Does a bigger intercooler help since i will be running that little pulley? as far as charger getting really hot? hey im still in search for the ptfe spray that people use whennot running the boost return..... know where i can score on that stuff?


----------



## G60 Carat (May 14, 2004)

I still say it's a myth about the bigger crank pulley. My engine was from a Passat Syncro Auto-tragic car. Crank pulley is the same.


----------



## GTI1-G60 (Oct 7, 2002)

*Re: (G60 Carat)*


_Quote, originally posted by *G60 Carat* »_I still say it's a myth about the bigger crank pulley. My engine was from a Passat Syncro Auto-tragic car. Crank pulley is the same.

Welcome in the land of VAG. Some Passats have them. The Rallye golf always with the 1H engine. The PG not. 
So myth busted don't wirte to discoverychannel


----------



## jeffs vw (Apr 29, 2007)

*Re: (GTI1-G60)*

What about bigger crank pulley whats the advantage?


----------



## G60 Carat (May 14, 2004)

Same as running a slighty smaller charger pulley.


----------



## jeffs vw (Apr 29, 2007)

*Re: (G60 Carat)*

Gotcha. well looks like i should be ok running that pulley on a fresh charger front mount intercooler. g60 carat what size pulley do you run on your car?


----------



## G60 Carat (May 14, 2004)

68mm, [email protected] 
If I rev it to 6500 makes almost 17psi. I've ran sans intercooler with a very direct short piping to the TB before, that's worth a +2psi increase. I run an Audi 5000 twin pass Intercooler in front of my rad (takes lots of heat out, but I don't think it flows the best)


----------



## jeffs vw (Apr 29, 2007)

*Re: (G60 Carat)*

my intercooler is rated to floww up to 300hp. which my car will NOT make. so should be alright. and my pipes are custom so and long so i expect to lose boost.


----------



## jeffs vw (Apr 29, 2007)

*Re: (jeffs vw)*

So what your say is that the 58mm pulley will not make anymore power than the 62mm. was thinking of adding a 50 shot into the motor of nos on top of what im running into the intercooler..... What do you guys think should give it more of a little zing


----------



## jeffs vw (Apr 29, 2007)

*Re: (jeffs vw)*

im running the 2h tranny rev very fast


----------



## jeffs vw (Apr 29, 2007)

*Re: (G60 Carat)*

hey G60 carat i thought you deleted the boost return? what do you spray in the charger to keep it lubed? i need to know im not running it either im running that swg twin filter kit on mine


----------



## 13LG60 (Dec 11, 2001)

*Re: (jeffs vw)*


----------



## jeffs vw (Apr 29, 2007)

*Re: (1,3LG60)*

Man do you know where ican get that stuff at? im like really having a hard time finding that stuff


----------



## jeffs vw (Apr 29, 2007)

*Re: (jeffs vw)*

Thats has got to be the hardest thing to buy if you delete the boost return.







cant find that anywhere


----------



## 13LG60 (Dec 11, 2001)

*Re: (jeffs vw)*

http://www.lubeserv.co.uk/cms/spip.php?rubrique23
Würth have one that works too.
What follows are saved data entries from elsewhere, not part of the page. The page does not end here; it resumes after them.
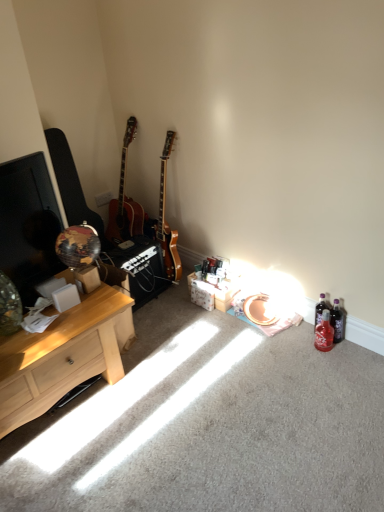 Question: Considering the relative sizes of red glass bottle at lower right, acting as the first bottle starting from the front, and light wood desk at left in the image provided, is red glass bottle at lower right, acting as the first bottle starting from the front, shorter than light wood desk at left?

Choices:
 (A) no
 (B) yes

Answer: (B)

Question: Considering the relative sizes of red glass bottle at lower right, which is the 2th bottle from back to front, and light wood desk at left in the image provided, is red glass bottle at lower right, which is the 2th bottle from back to front, taller than light wood desk at left?

Choices:
 (A) no
 (B) yes

Answer: (A)

Question: Is the depth of red glass bottle at lower right, which is the 2th bottle from back to front, greater than that of light wood desk at left?

Choices:
 (A) no
 (B) yes

Answer: (B)

Question: From a real-world perspective, does red glass bottle at lower right, which is the 2th bottle from back to front, sit lower than light wood desk at left?

Choices:
 (A) yes
 (B) no

Answer: (A)

Question: Is red glass bottle at lower right, which is the 2th bottle from back to front, outside light wood desk at left?

Choices:
 (A) no
 (B) yes

Answer: (B)

Question: Is light wood desk at left in front of or behind translucent plastic bottle at lower right, marked as the first bottle in a back-to-front arrangement, in the image?

Choices:
 (A) behind
 (B) front

Answer: (B)

Question: Is light wood desk at left wider or thinner than translucent plastic bottle at lower right, marked as the first bottle in a back-to-front arrangement?

Choices:
 (A) thin
 (B) wide

Answer: (B)

Question: Would you say light wood desk at left is inside or outside translucent plastic bottle at lower right, marked as the first bottle in a back-to-front arrangement?

Choices:
 (A) outside
 (B) inside

Answer: (A)

Question: In the image, is light wood desk at left on the left side or the right side of translucent plastic bottle at lower right, marked as the first bottle in a back-to-front arrangement?

Choices:
 (A) right
 (B) left

Answer: (B)

Question: Is red glass bottle at lower right, which is the 2th bottle from back to front, in front of or behind translucent plastic bottle at lower right, marked as the first bottle in a back-to-front arrangement, in the image?

Choices:
 (A) front
 (B) behind

Answer: (A)

Question: From a real-world perspective, is red glass bottle at lower right, which is the 2th bottle from back to front, physically located above or below translucent plastic bottle at lower right, marked as the first bottle in a back-to-front arrangement?

Choices:
 (A) above
 (B) below

Answer: (B)

Question: In terms of width, does red glass bottle at lower right, which is the 2th bottle from back to front, look wider or thinner when compared to translucent plastic bottle at lower right, placed as the second bottle when sorted from front to back?

Choices:
 (A) thin
 (B) wide

Answer: (B)

Question: Is point (331, 330) positioned closer to the camera than point (319, 308)?

Choices:
 (A) farther
 (B) closer

Answer: (B)

Question: In the image, is translucent plastic bottle at lower right, placed as the second bottle when sorted from front to back, positioned in front of or behind matte black guitar at left?

Choices:
 (A) front
 (B) behind

Answer: (A)

Question: Is translucent plastic bottle at lower right, placed as the second bottle when sorted from front to back, inside or outside of matte black guitar at left?

Choices:
 (A) outside
 (B) inside

Answer: (A)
You shouldn't be too concerned if you cant find it


----------



## jeffs vw (Apr 29, 2007)

*Re: (1,3LG60)*

So if i cant get it. i thought someone posted on here i should spray this every 3000 miles in my charger? Thanks for the help


----------



## G60 Carat (May 14, 2004)

*Re: (jeffs vw)*

How much HP did you pick up on the dyno with just the spray bar?
Where you tracking AF's for that run, and did it lean out very much or was it ables to compensate fairly well? Potentiometer is what reads air temps right? How low can it read? 
I'm brainstorming a "hypercooler" for drag racing purposes. Something that revolves around dry ice ( as I have mucho access to copious amounts of that stuff)


----------



## jeffs vw (Apr 29, 2007)

*Re: (G60 Carat)*

I had this kit on my corrado a couple years ago and dyno'ed at eurosport and it gave me around 28 hp overall. its worth the money in my eyes. i seen a honda civic on a dyno make 47hp from that







thats what made me get this kit. leaning out a tad bit cause i wasnt running a adjustable fpr when i had my lysholm bbm stg 4 kit.


----------



## jeffs vw (Apr 29, 2007)

*Re: (jeffs vw)*

Hey Does anyone know? i have BBM chip the high rev one and the 3.5 fuel pressure regulator, isv reroute, and front mount do you know besides changing the belt can i run a 62mm pulley without changing the stock injectors or will i have to run the 30lbs injectors and a different chip so i wont blow my car up??????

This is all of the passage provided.